Wer in der Schweiz wandern möchte, aber nicht zwischen Reisebussen und überfüllten Aussichtspunkten unterwegs sein will, findet im Tessin eine bemerkenswerte Alternative. Das Val Calnègia oberhalb von Foroglio verbindet einen 110 Meter hohen Wasserfall, historische Steinhäuser und eine überraschend stille Berglandschaft. Ich zeige, warum dieses Seitental für mich zu den besten Geheimtipps gehört, wie die Wanderung verläuft, wann sie sich lohnt und worauf du bei Anreise und Sicherheit achten solltest.

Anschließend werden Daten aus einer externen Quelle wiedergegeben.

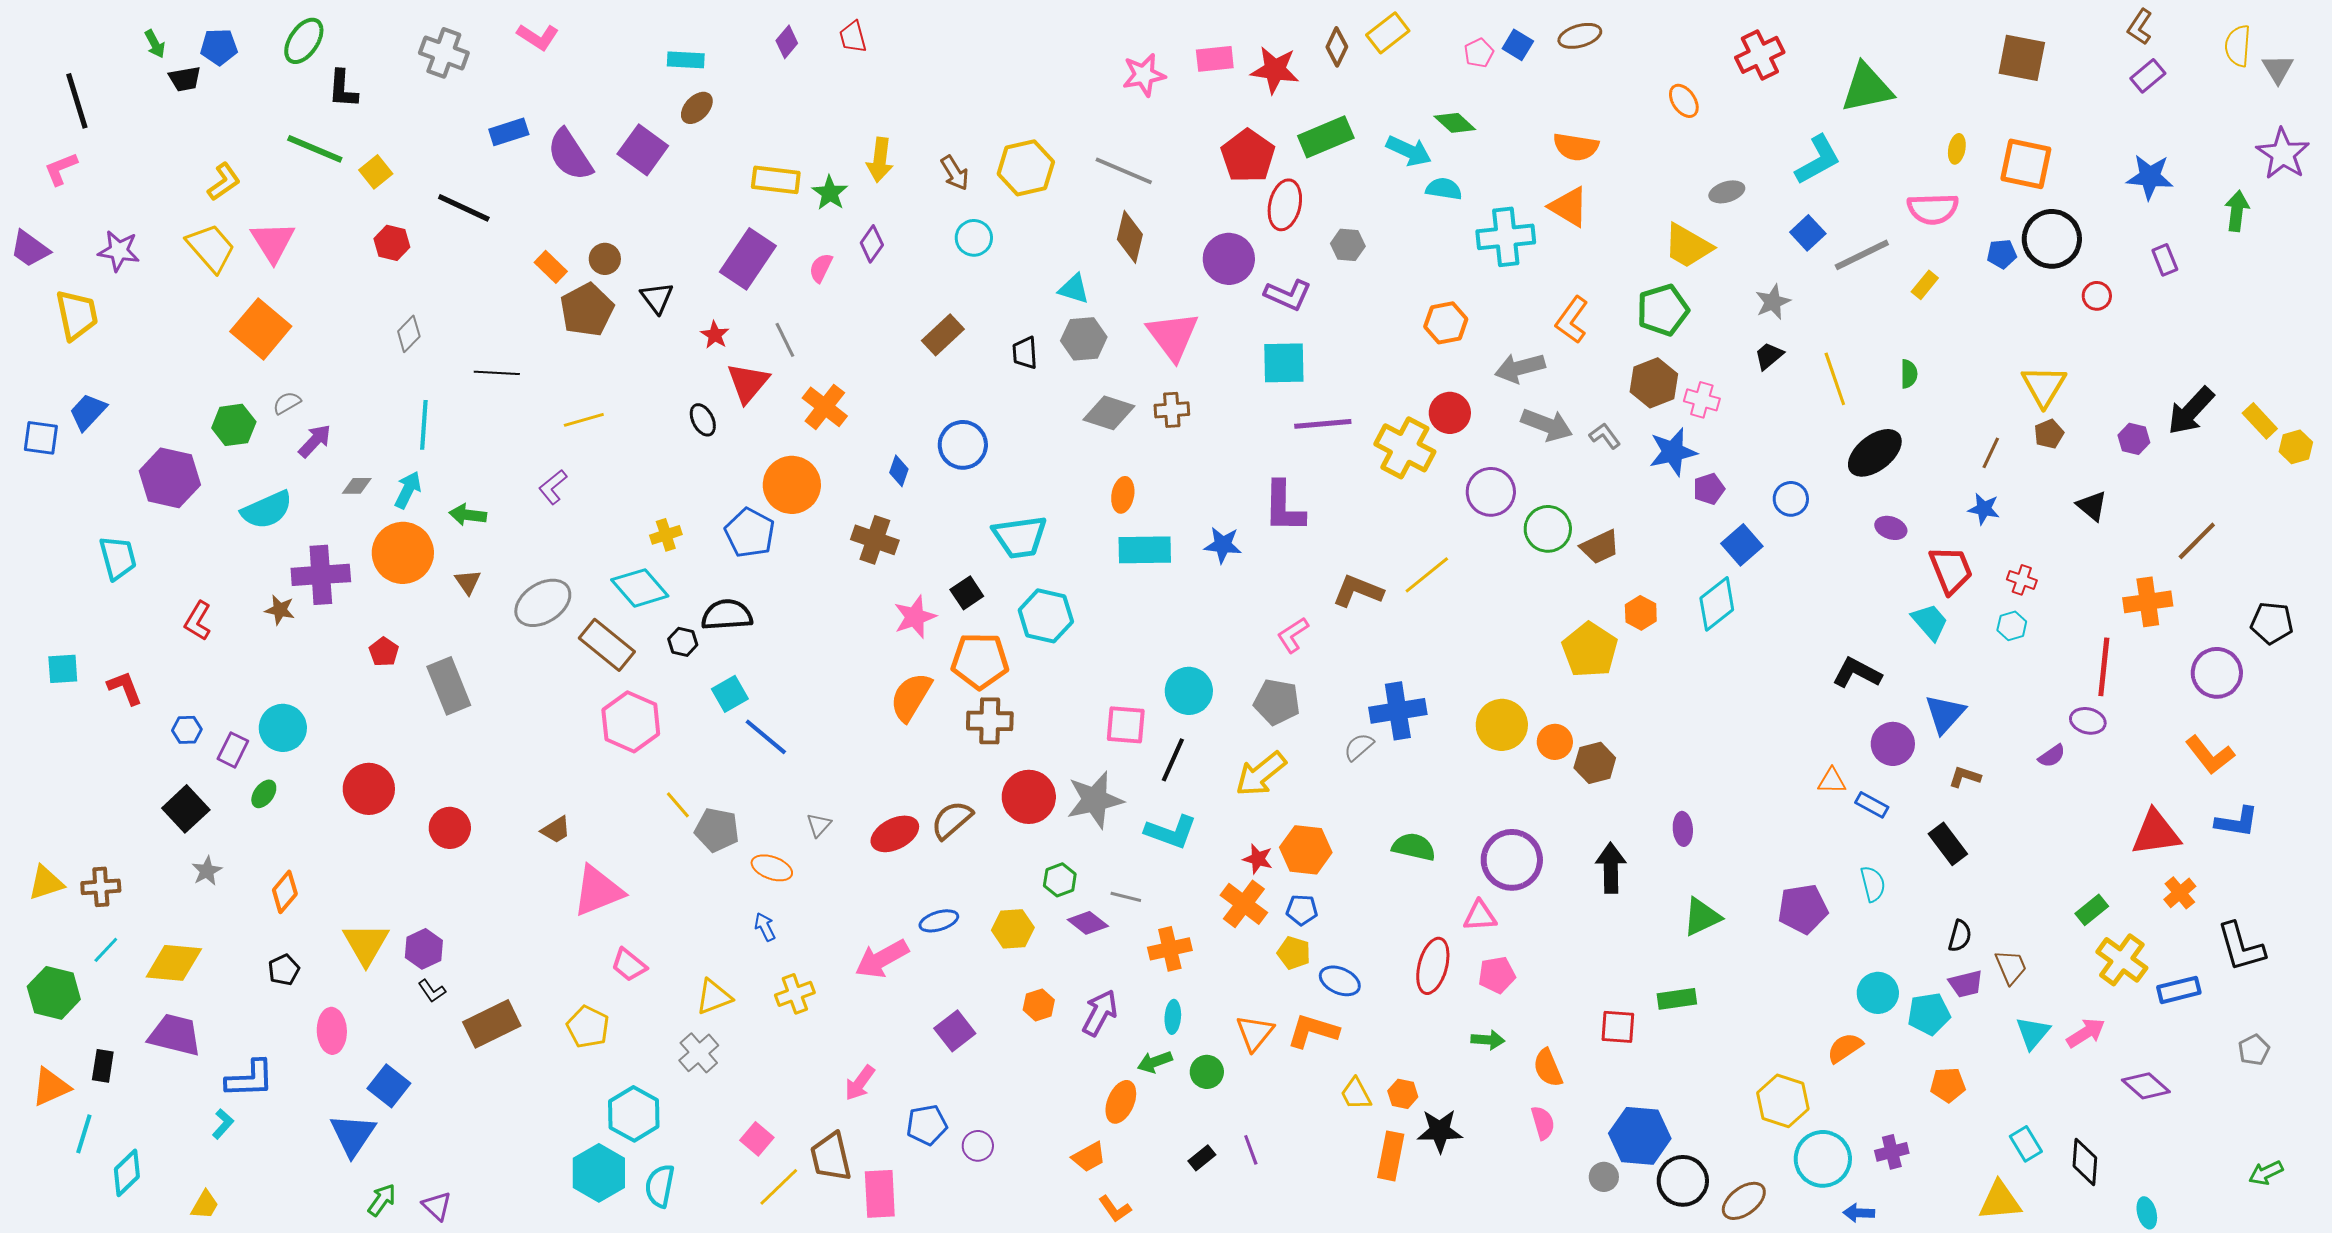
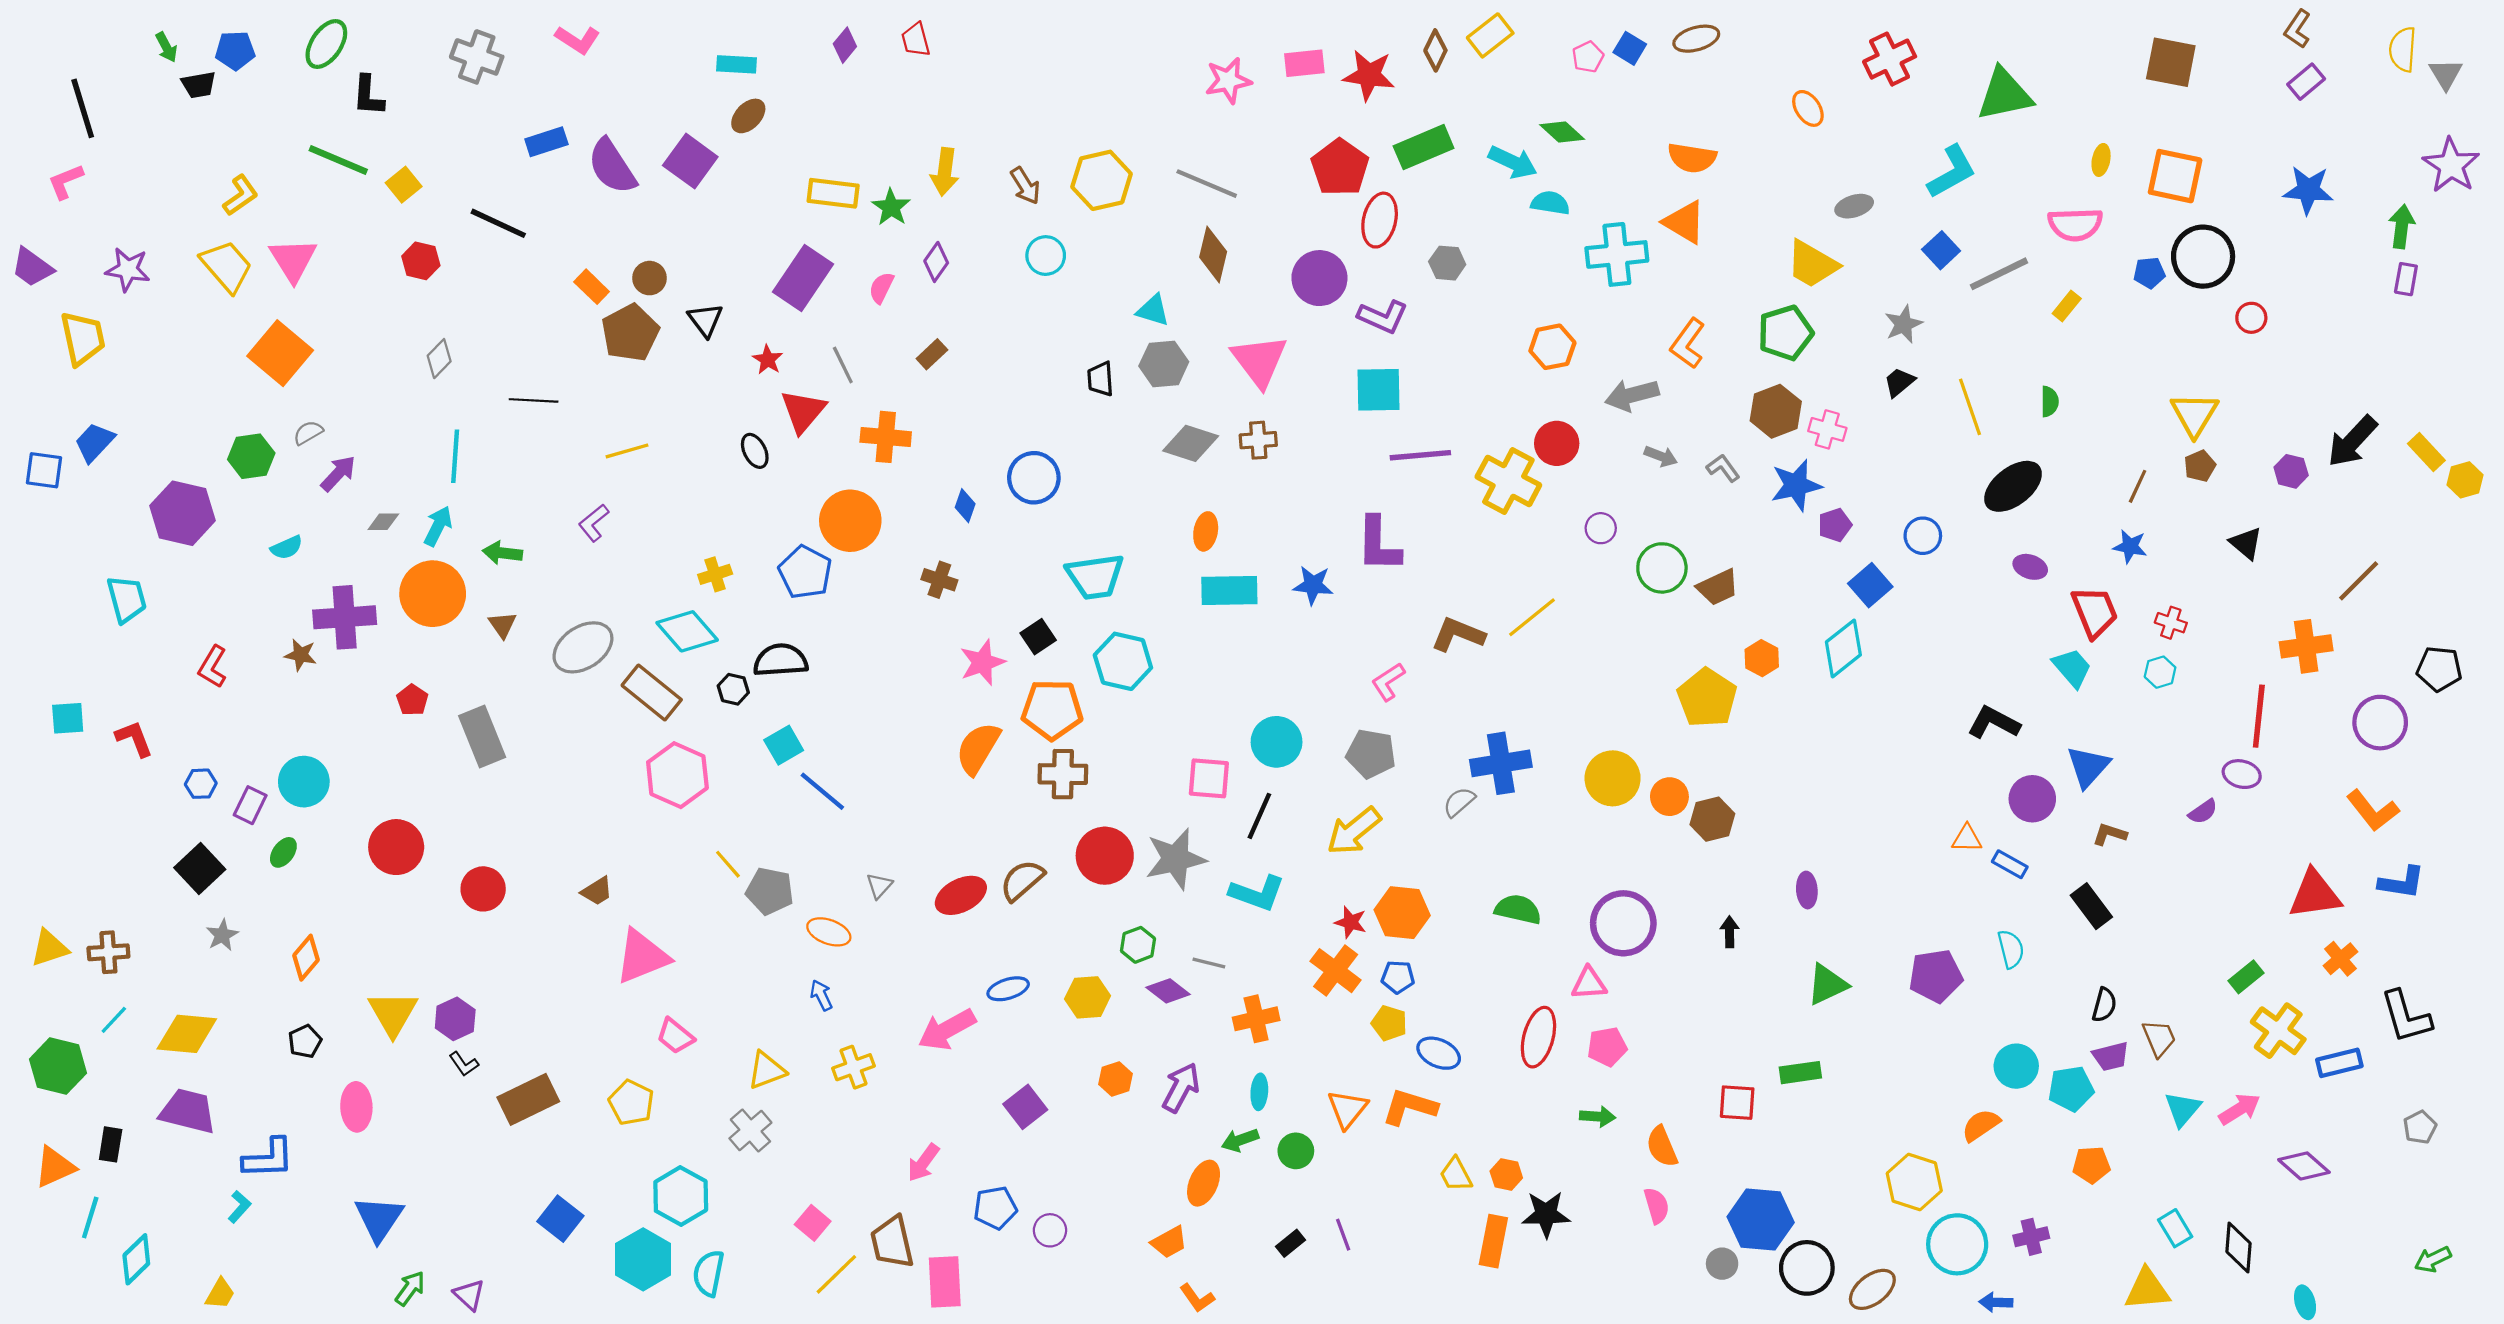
purple rectangle: (2165, 260) -> (2406, 279), moved, turned 32
brown rectangle: (943, 335) -> (932, 354), moved, size x0.7
orange cross: (825, 407) -> (886, 437), turned -33
gray arrow: (1547, 425) -> (1661, 456), size x0.6
purple circle: (1491, 492) -> (1601, 528), size x0.6
cyan semicircle: (267, 510) -> (287, 548), size x0.6
brown cross: (875, 540) -> (939, 580), size x0.7
black arrow: (1611, 868) -> (1730, 932), size x0.6
blue square: (389, 1086) -> (560, 1219), moved

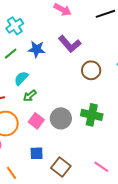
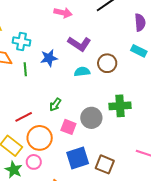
cyan cross: (15, 26) -> (22, 41), turned -30
green line: (11, 54) -> (25, 69), turned -40
cyan semicircle: (21, 78) -> (82, 72), moved, turned 56
blue square: (37, 153) -> (78, 158), size x1.6

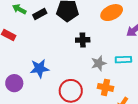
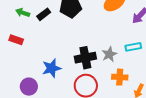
black cross: (83, 40) -> (85, 58), moved, size x1.5

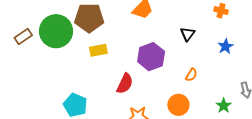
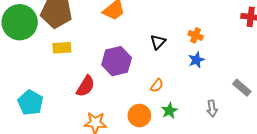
orange cross: (221, 11) -> (196, 35), moved
green star: (224, 106) -> (169, 111), moved

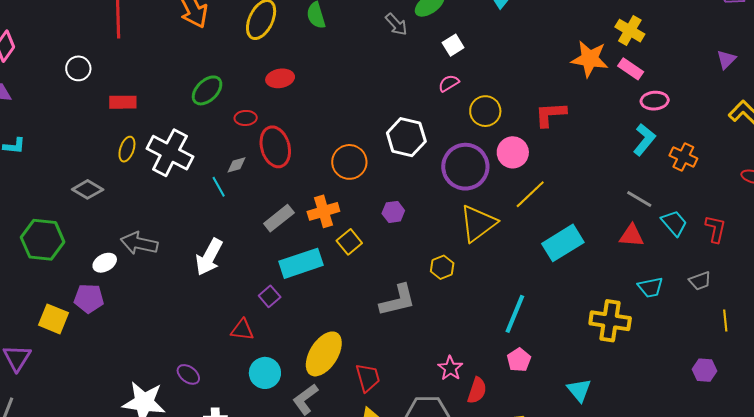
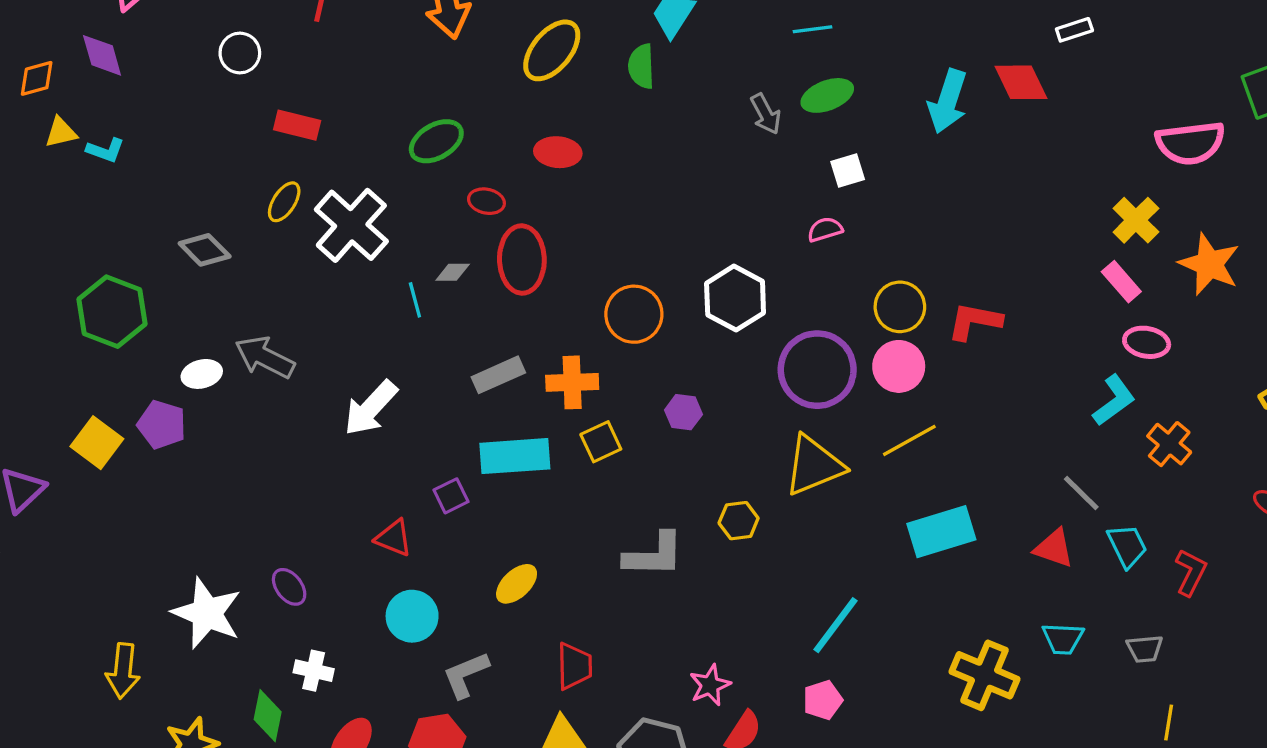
orange star: (590, 59) -> (1209, 264), moved
yellow circle: (485, 111) -> (900, 307), moved
yellow ellipse: (324, 354) -> (517, 584), moved, size x0.6

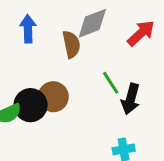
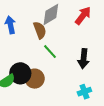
green line: (111, 83) -> (50, 52), moved
brown circle: (53, 97) -> (35, 79), moved

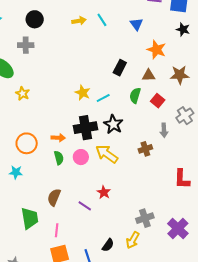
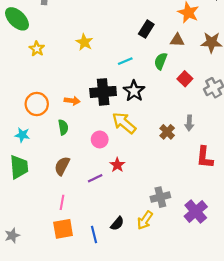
yellow star: (83, 93) -> (84, 42), moved
red square: (158, 101) -> (185, 79), moved
gray arrow: (164, 130) -> (189, 123), moved
brown cross: (145, 149) -> (167, 132), moved, turned -32
pink circle: (81, 157) -> (100, 139), moved
green semicircle: (59, 158) -> (63, 127), moved
purple line: (85, 206) -> (95, 178), turned -64
green trapezoid: (30, 218) -> (19, 167), moved

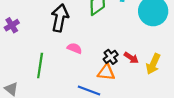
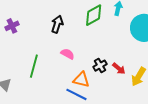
black arrow: (60, 18) -> (57, 24), size x0.7
orange triangle: (106, 72) -> (81, 80), moved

Ein stilles Tessiner Tal mit viel Natur und überschaubarem Aufwand
- Route: Foroglio - Val Calnègia - Foroglio als Rundwanderung
- Distanz: rund 8 Kilometer
- Gehzeit: etwa 3 bis 4 Stunden
- Höhenunterschied: ungefähr 200 Höhenmeter
- Beste Zeit: meist Mai bis Oktober, abhängig von Schnee und Wetter
- Wichtig: feste Schuhe, Trittsicherheit und eine Offline-Karte einpacken

Mein stärkster Geheimtipp liegt oberhalb von Foroglio
Das Val Calnègia ist kein völlig unbekannter Ort, aber es fühlt sich deutlich abgeschiedener an als viele Schweizer Klassiker. Der Zugang führt über steile Steinstufen am Wasserfall von Foroglio hinauf, danach öffnet sich ein enges Hochtal mit Felsblöcken, Bachläufen und kleinen historischen Maiensässen.
Gerade diese Mischung macht den Reiz aus. Ich suche beim Wandern nicht nur den nächsten spektakulären Gipfel, sondern Landschaften, in denen man noch erkennen kann, wie Menschen früher mit wenig Platz und schwierigen Bedingungen gelebt haben. Im Val Calnègia liegen Häuser, Keller und Ställe teilweise direkt unter gewaltigen Felsbrocken.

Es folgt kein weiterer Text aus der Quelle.